***** Data

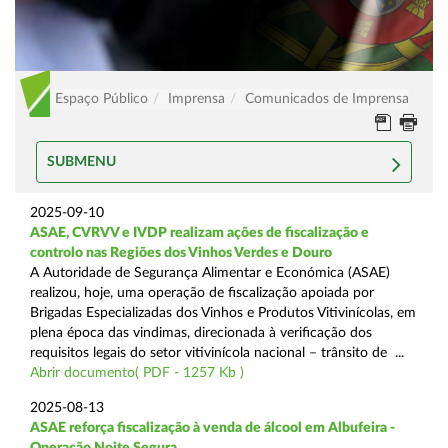
Espaço Público
Imprensa
Comunicados de Imprensa
SUBMENU
2025-09-10
ASAE, CVRVV e IVDP realizam ações de fiscalização e
controlo nas Regiões dos Vinhos Verdes e Douro
A Autoridade de Segurança Alimentar e Económica (ASAE)
realizou, hoje, uma operação de fiscalização apoiada por
Brigadas Especializadas dos Vinhos e Produtos Vitivinícolas, em
plena época das vindimas, direcionada à verificação dos
requisitos legais do setor vitivinícola nacional – trânsito de ...
Abrir documento( PDF - 1257 Kb )
2025-08-13
ASAE reforça fiscalização à venda de álcool em Albufeira -
Operação Noite Segura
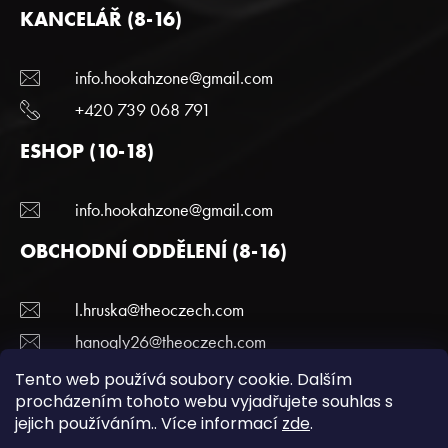
KANCELÁŘ (8-16)
info.hookahzone@gmail.com
+420 739 068 791
ESHOP (10-18)
info.hookahzone@gmail.com
OBCHODNÍ ODDĚLENÍ (8-16)
l.hruska@theoczech.com
hanogly26@theoczech.com
+420 774 395 836
Tento web používá soubory cookie. Dalším
procházením tohoto webu vyjadřujete souhlas s
jejich používáním.. Více informací
zde
.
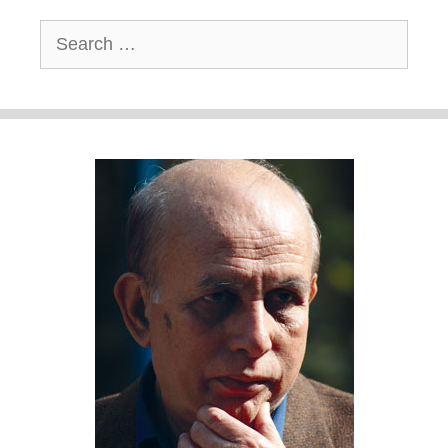
Search
for:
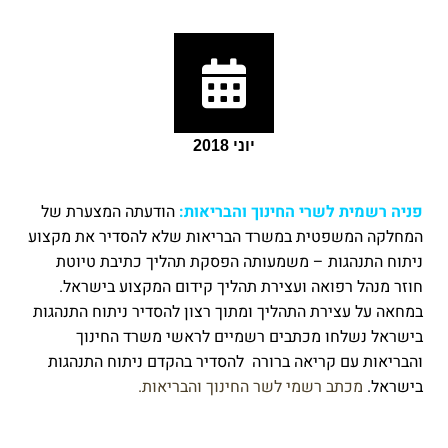
יוני 2018
פניה רשמית לשרי החינוך והבריאות:
הודעתה המצערת של
המחלקה המשפטית במשרד הבריאות שלא להסדיר את מקצוע
ניתוח התנהגות – משמעותה הפסקת תהליך כתיבת טיוטת
חוזר מנהל רפואה ועצירת תהליך קידום המקצוע בישראל.
במחאה על עצירת התהליך ומתוך רצון להסדיר ניתוח התנהגות
בישראל נשלחו מכתבים רשמיים לראשי משרד החינוך
והבריאות עם קריאה ברורה להסדיר בהקדם ניתוח התנהגות
בישראל.
מכתב רשמי לשר החינוך והבריאות.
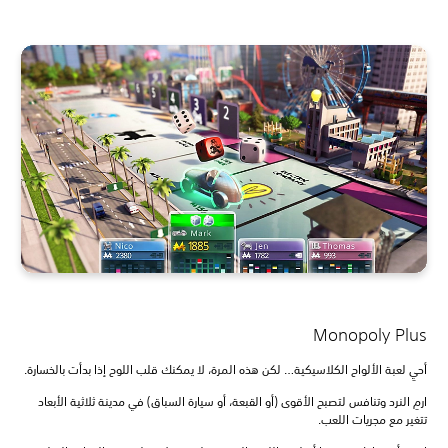
Monopoly Plus
أحيِ لعبة الألواح الكلاسيكية… لكن هذه المرة، لا يمكنك قلب اللوح إذا بدأت بالخسارة.
ارمِ النرد وتنافس لتصبح الأقوى (أو القبعة، أو سيارة السباق) في مدينة ثلاثية الأبعاد
تتغير مع مجريات اللعب.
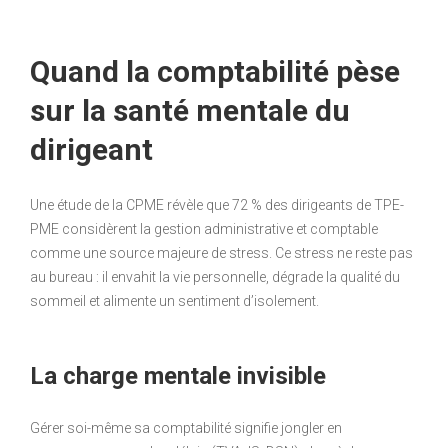
Quand la comptabilité pèse
sur la santé mentale du
dirigeant
Une étude de la CPME révèle que 72 % des dirigeants de TPE-
PME considèrent la gestion administrative et comptable
comme une source majeure de stress. Ce stress ne reste pas
au bureau : il envahit la vie personnelle, dégrade la qualité du
sommeil et alimente un sentiment d’isolement.
La charge mentale invisible
Gérer soi-même sa comptabilité signifie jongler en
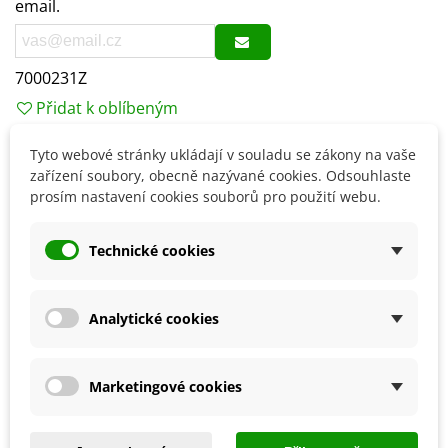
email.
7000231Z
Přidat k oblíbeným
Tyto webové stránky ukládají v souladu se zákony na vaše
Popis
zařízení soubory, obecně nazývané cookies. Odsouhlaste
prosím nastavení cookies souborů pro použití webu.
Velikost balení: 1 kg
Technické cookies
Vystačí na plochu cca 15 m2.
Analytické cookies
Detaily produktu
Marketingové cookies
SOUVISEJÍCÍ PRODUKTY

**********

Exercise goal ▸
What belongs in the answer is each line above from the line with "774 395 836" to the line with "Vystačí na plochu cca 15 m2.", inclusive, reproduced exactly and free of pictures.

Your response ▸
+420 774 395 836
Tento web používá soubory cookie. Dalším
procházením tohoto webu vyjadřujete souhlas s
jejich používáním.. Více informací
zde
.
Search
for:
יוני 2018
פניה רשמית לשרי החינוך והבריאות:
הודעתה המצערת של
המחלקה המשפטית במשרד הבריאות שלא להסדיר את מקצוע
ניתוח התנהגות – משמעותה הפסקת תהליך כתיבת טיוטת
חוזר מנהל רפואה ועצירת תהליך קידום המקצוע בישראל.
במחאה על עצירת התהליך ומתוך רצון להסדיר ניתוח התנהגות
בישראל נשלחו מכתבים רשמיים לראשי משרד החינוך
והבריאות עם קריאה ברורה להסדיר בהקדם ניתוח התנהגות
בישראל.
מכתב רשמי לשר החינוך והבריאות.
Monopoly Plus
أحيِ لعبة الألواح الكلاسيكية… لكن هذه المرة، لا يمكنك قلب اللوح إذا بدأت بالخسارة.
ارمِ النرد وتنافس لتصبح الأقوى (أو القبعة، أو سيارة السباق) في مدينة ثلاثية الأبعاد
تتغير مع مجريات اللعب.
Quand la comptabilité pèse
sur la santé mentale du
dirigeant
Une étude de la CPME révèle que 72 % des dirigeants de TPE-
PME considèrent la gestion administrative et comptable
comme une source majeure de stress. Ce stress ne reste pas
au bureau : il envahit la vie personnelle, dégrade la qualité du
sommeil et alimente un sentiment d’isolement.
La charge mentale invisible
Gérer soi-même sa comptabilité signifie jongler en
email.
7000231Z
Přidat k oblíbeným
Tyto webové stránky ukládají v souladu se zákony na vaše
Popis
zařízení soubory, obecně nazývané cookies. Odsouhlaste
prosím nastavení cookies souborů pro použití webu.
Velikost balení: 1 kg
Technické cookies
Vystačí na plochu cca 15 m2.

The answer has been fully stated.